Coda File System

Re: Server Crash Post Mortem

From: Jan Harkes <>
Date: Thu, 4 Sep 2003 13:42:13 -0400
On Mon, Sep 01, 2003 at 12:22:18PM +0200, Steffen Neumann wrote:
> 	- 10:15:45 random snippet with warnings that sound chinese to me
>         10:15:46 CheckRemoveSemantics: 1000004.5.3, VCP error (198)

I typically associate VCP error 198 with a client that is reintegrating
or repairing something when it has stale data in the local cache. I'm
having this suspicion that that has become somewhat more common ever
since the '..' traversal fixes went into 6.0.1. Possibly something went
wrong with refcounting and objects aren't purged or refetched as they
should in all cases.

In this case it looks like this client is trying to remove and create
files in a directory with the fid 1000004.5.3, but it has a stale copy
of the directory in the local cache.

This could be repair or reintegration related.

>         10:16:00 VGetVnode: vnode 1000004.dda8 is not allocated

These are typically resolution related, triggered after the previous
repair or reintegration attempt.
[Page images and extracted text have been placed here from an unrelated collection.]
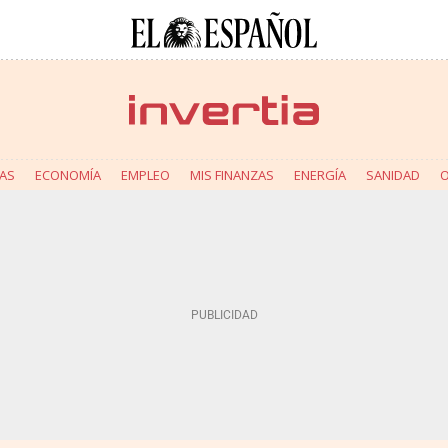
AS
ECONOMÍA
EMPLEO
MIS FINANZAS
ENERGÍA
SANIDAD
O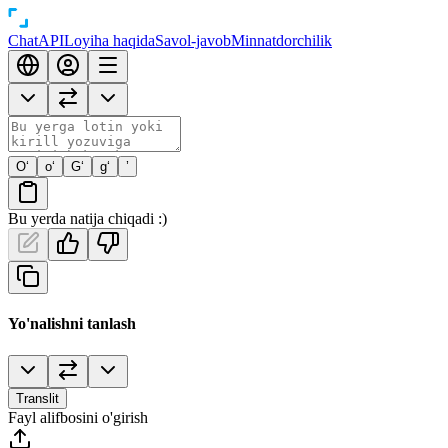
Chat
API
Loyiha haqida
Savol-javob
Minnatdorchilik
O‘
o‘
G‘
g‘
’
Bu yerda natija chiqadi :)
Yo'nalishni tanlash
Translit
Fayl alifbosini o'girish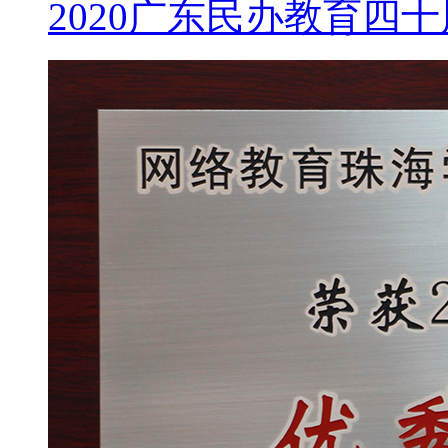
2020广东民办教育四十周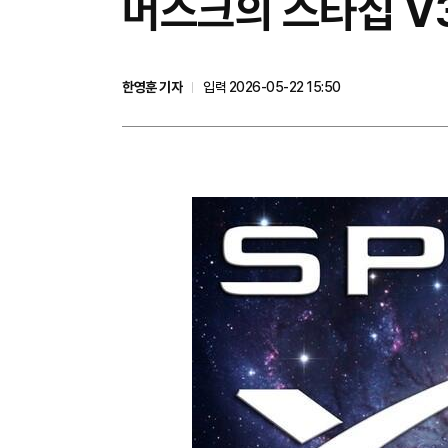
머스크의 스타십 V3
한영훈 기자
입력 2026-05-22 15:50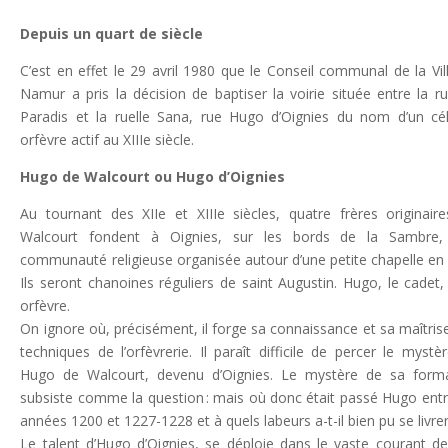
Depuis un quart de siècle
C’est en effet le 29 avril 1980 que le Conseil communal de la Vil
Namur a pris la décision de baptiser la voirie située entre la r
Paradis et la ruelle Sana, rue Hugo d’Oignies du nom d’un cé
orfèvre actif au XIIIe siècle.
Hugo de Walcourt ou Hugo d’Oignies
Au tournant des XIIe et XIIIe siècles, quatre frères originair
Walcourt fondent à Oignies, sur les bords de la Sambre,
communauté religieuse organisée autour d’une petite chapelle en 
Ils seront chanoines réguliers de saint Augustin. Hugo, le cadet,
orfèvre.
On ignore où, précisément, il forge sa connaissance et sa maîtris
techniques de l’orfèvrerie. Il paraît difficile de percer le mystè
Hugo de Walcourt, devenu d’Oignies. Le mystère de sa form
subsiste comme la question : mais où donc était passé Hugo entr
années 1200 et 1227-1228 et à quels labeurs a-t-il bien pu se livrer
Le talent d’Hugo d’Oignies, se déploie dans le vaste courant de 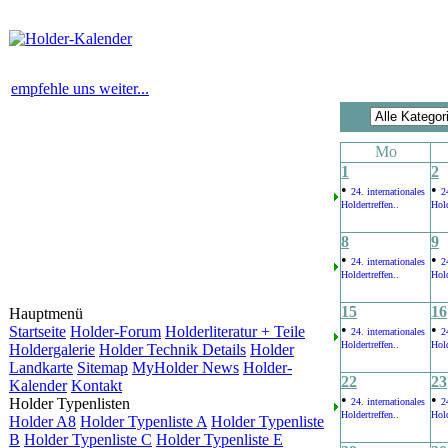
empfehle uns weiter...
Mo
1
2
•
•
24. internationales
2
Holdertreffen..
Hold
8
9
•
•
24. internationales
2
Holdertreffen..
Hold
15
16
Hauptmenü
•
•
Startseite
Holder-Forum
Holderliteratur + Teile
24. internationales
2
Holdertreffen..
Hold
Holdergalerie
Holder Technik Details
Holder
Landkarte
Sitemap
MyHolder News
Holder-
22
23
Kalender
Kontakt
•
•
Holder Typenlisten
24. internationales
2
Holdertreffen..
Hold
Holder A8
Holder Typenliste A
Holder Typenliste
B
Holder Typenliste C
Holder Typenliste E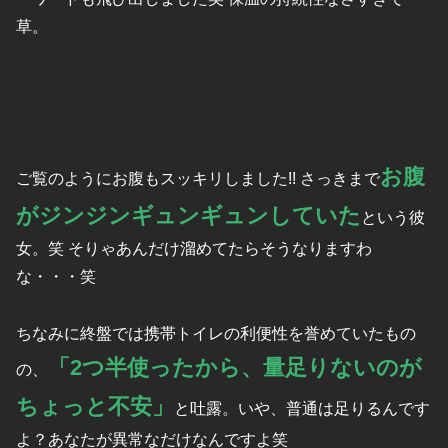
草。
お腹
ご覧のようにお腹もスッキリしました!! さっきまで
がジンジンギュンギュンしていた
という彼
女。笑 そりゃあんだけ溜めてたらそうなりますわ
な・・・笑
ちなみに終盤では携帯トイレの利便性を誉めていたもの
「2つ半使ったから、量足りないのが
の、
ちょっと不安」
と吐露。いや、普通は足りるんです
よ？あなたが異常なだけなんですよ笑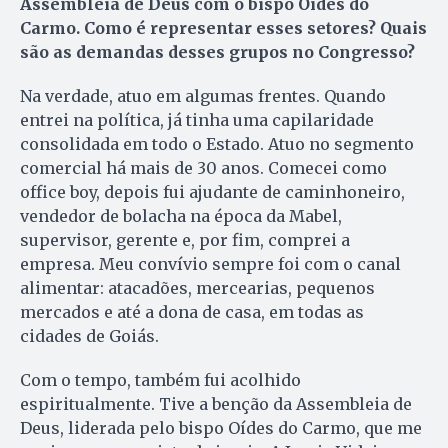
Assembleia de Deus com o bispo Oídes do
Carmo. Como é representar esses setores? Quais
são as demandas desses grupos no Congresso?
Na verdade, atuo em algumas frentes. Quando
entrei na política, já tinha uma capilaridade
consolidada em todo o Estado. Atuo no segmento
comercial há mais de 30 anos. Comecei como
office boy, depois fui ajudante de caminhoneiro,
vendedor de bolacha na época da Mabel,
supervisor, gerente e, por fim, comprei a
empresa. Meu convívio sempre foi com o canal
alimentar: atacadões, mercearias, pequenos
mercados e até a dona de casa, em todas as
cidades de Goiás.
Com o tempo, também fui acolhido
espiritualmente. Tive a benção da Assembleia de
Deus, liderada pelo bispo Oídes do Carmo, que me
However the parent directory needs to
be resolved and the client seems to be intent on not triggering
resolution on an obviously stale directory. As it never revalidates the
directory it doesn't see that the conflict it is trying to resolve is
really somewhere else.

>         11:55:14 VShutdown:  shutting down on-line volumes...

That looks like a voluntary shutdown. i.e. someone or something sent
the codasrv process a SIGKILL or SIGTERM, or used 'volutil shutdown'. I
don't see any indication of a fatal crash.

>         11:55:14 VShutdown: Taking volume offline...
>         11:56:25 Callback failed RPC2_NAKED (F) for ws

Some lock (resolution?) is still held on this volume and the server is
waiting for it to be released. If in such a situation it looks like the
lock isn't getting released anytime soon a kill -9 might be in order to
really bring the server down.